The pandemic compounds existing challenges, such as modernizing the lab’s aging plutonium facility and dealing with safety issues such as the glovebox breach, Mello said.

“The problems just build on each other,” he said.



Comment:
Greg Mello Jan 19, 2021 7:01am

Since I can be critical I want to say here that IMHO you did a great job extracting and communication meaning from the terse summary provided. Good comments by Jay also. People in the New Mexican readership do want to know what the heck is going on and I know it is darn hard for any of us to supply that in a readable form, given the constantly mutating, secret realities behind the screen. Even members of Congress on the armed services committees cannot figure out what is going on, or get specific needed information within the time needed to make informed decisions, as staff have often told me. What most people think of as "government" has been unable to exert democratic, constitutional control over the formal and informal network of national security agencies and people that were set up in 1947, with nuclear weapons among the core functions. Scholar Michael Glennon calls this the "Trumanite network," as opposed to the "Madisonian institutions" we consider "government." The nuclear warhead establishment is uniquely uncontrollable for many reasons, and almost immediately became what its first top lawyer called "a separate sovereignty", capable of bringing all other sovereignties to an end, peacefully or violently.
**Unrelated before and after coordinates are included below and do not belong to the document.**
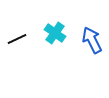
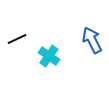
cyan cross: moved 6 px left, 23 px down
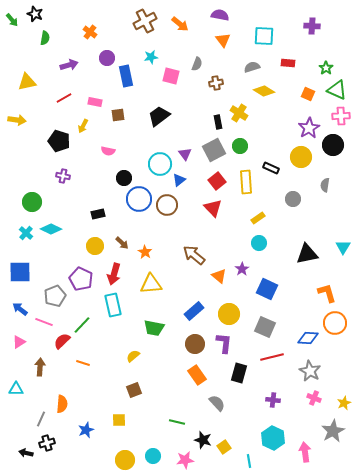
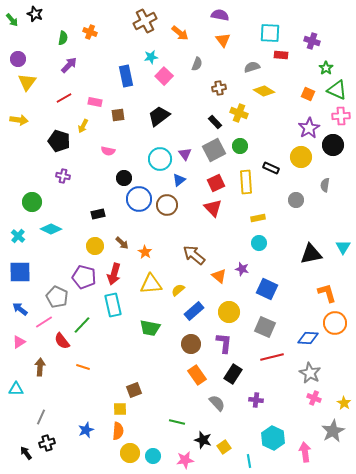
orange arrow at (180, 24): moved 9 px down
purple cross at (312, 26): moved 15 px down; rotated 14 degrees clockwise
orange cross at (90, 32): rotated 16 degrees counterclockwise
cyan square at (264, 36): moved 6 px right, 3 px up
green semicircle at (45, 38): moved 18 px right
purple circle at (107, 58): moved 89 px left, 1 px down
red rectangle at (288, 63): moved 7 px left, 8 px up
purple arrow at (69, 65): rotated 30 degrees counterclockwise
pink square at (171, 76): moved 7 px left; rotated 30 degrees clockwise
yellow triangle at (27, 82): rotated 42 degrees counterclockwise
brown cross at (216, 83): moved 3 px right, 5 px down
yellow cross at (239, 113): rotated 12 degrees counterclockwise
yellow arrow at (17, 120): moved 2 px right
black rectangle at (218, 122): moved 3 px left; rotated 32 degrees counterclockwise
cyan circle at (160, 164): moved 5 px up
red square at (217, 181): moved 1 px left, 2 px down; rotated 12 degrees clockwise
gray circle at (293, 199): moved 3 px right, 1 px down
yellow rectangle at (258, 218): rotated 24 degrees clockwise
cyan cross at (26, 233): moved 8 px left, 3 px down
black triangle at (307, 254): moved 4 px right
purple star at (242, 269): rotated 24 degrees counterclockwise
purple pentagon at (81, 279): moved 3 px right, 2 px up; rotated 10 degrees counterclockwise
gray pentagon at (55, 296): moved 2 px right, 1 px down; rotated 25 degrees counterclockwise
yellow circle at (229, 314): moved 2 px up
pink line at (44, 322): rotated 54 degrees counterclockwise
green trapezoid at (154, 328): moved 4 px left
red semicircle at (62, 341): rotated 84 degrees counterclockwise
brown circle at (195, 344): moved 4 px left
yellow semicircle at (133, 356): moved 45 px right, 66 px up
orange line at (83, 363): moved 4 px down
gray star at (310, 371): moved 2 px down
black rectangle at (239, 373): moved 6 px left, 1 px down; rotated 18 degrees clockwise
purple cross at (273, 400): moved 17 px left
yellow star at (344, 403): rotated 16 degrees counterclockwise
orange semicircle at (62, 404): moved 56 px right, 27 px down
gray line at (41, 419): moved 2 px up
yellow square at (119, 420): moved 1 px right, 11 px up
black arrow at (26, 453): rotated 40 degrees clockwise
yellow circle at (125, 460): moved 5 px right, 7 px up
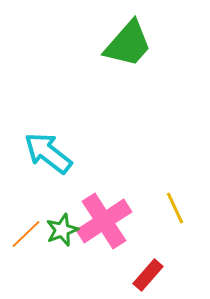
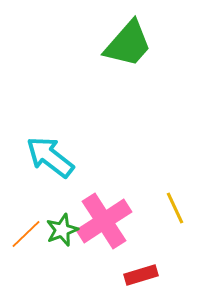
cyan arrow: moved 2 px right, 4 px down
red rectangle: moved 7 px left; rotated 32 degrees clockwise
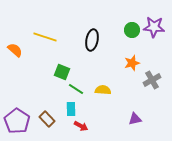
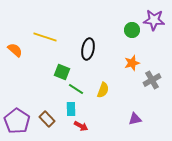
purple star: moved 7 px up
black ellipse: moved 4 px left, 9 px down
yellow semicircle: rotated 105 degrees clockwise
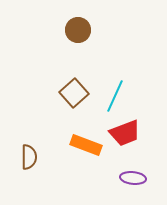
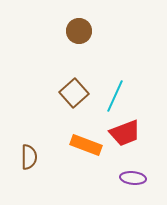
brown circle: moved 1 px right, 1 px down
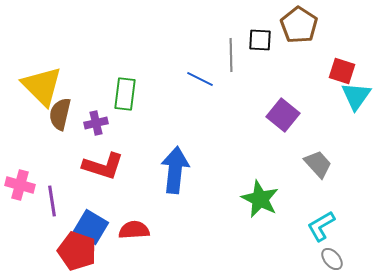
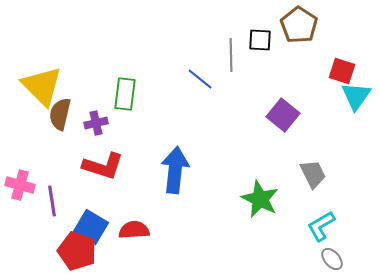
blue line: rotated 12 degrees clockwise
gray trapezoid: moved 5 px left, 10 px down; rotated 16 degrees clockwise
The growth in this powerful "separate sovereignty" in New Mexico has not been associated with increased social development, but rather with a decline in social and economic metrics relative to other states. Causes are many, but among them is a mistaken loyalty to institutions which absorb available talent, monopolize political attention, create pollution of all kinds, attracting other polluting activities like nuclear waste disposal, create nothing of value, and place -- as Herman Agoyo of Ohkay Owingeh so eloquently said -- a black hole of absent public meaning in the center of our public life. LANL is a kind of tumor on our body politic that no amount of corporate-paternal charity can offset.

What can be done, as we face a collapsing climate, massive inequality and unprecedented political divisions? A lot, but the first requirement is to understand that we have to let go of unrealistic expectations that minor reforms of business as usual can address any of these and other problems. Regardless of where we are, politically and institutionally speaking, we surely need unprecedented listening and learning, whole-of-government, whole-of-society responses where everybody is valued, and new initiatives by many of us, quite beyond our usual comfort zones.